*** Source material ***
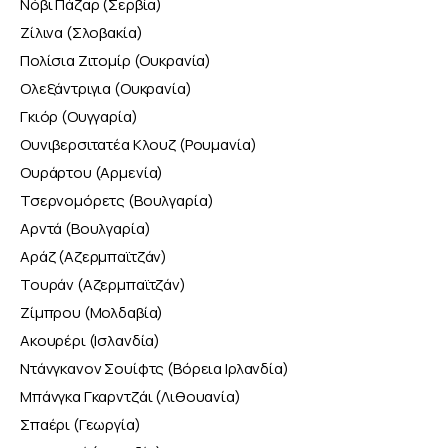
Νόβι Πάζαρ (Σερβία)
Ζίλινα (Σλοβακία)
Πολίσια Ζιτομίρ (Ουκρανία)
Ολεξάντριγια (Ουκρανία)
Γκιόρ (Ουγγαρία)
Ουνιβερσιτατέα Κλουζ (Ρουμανία)
Ουράρτου (Αρμενία)
Τσερνομόρετς (Βουλγαρία)
Αρντά (Βουλγαρία)
Αράζ (Αζερμπαϊτζάν)
Τουράν (Αζερμπαϊτζάν)
Ζίμπρου (Μολδαβία)
Ακουρέρι (Ισλανδία)
Ντάνγκανον Σουίφτς (Βόρεια Ιρλανδία)
Μπάνγκα Γκαρντζάι (Λιθουανία)
Σπαέρι (Γεωργία)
*** End of Source material ***
- [Work item]: From the entries above, show each line that includes the string "Αζερμπαϊτζάν".

- [Answer for the task]:
Αράζ (Αζερμπαϊτζάν)
Τουράν (Αζερμπαϊτζάν)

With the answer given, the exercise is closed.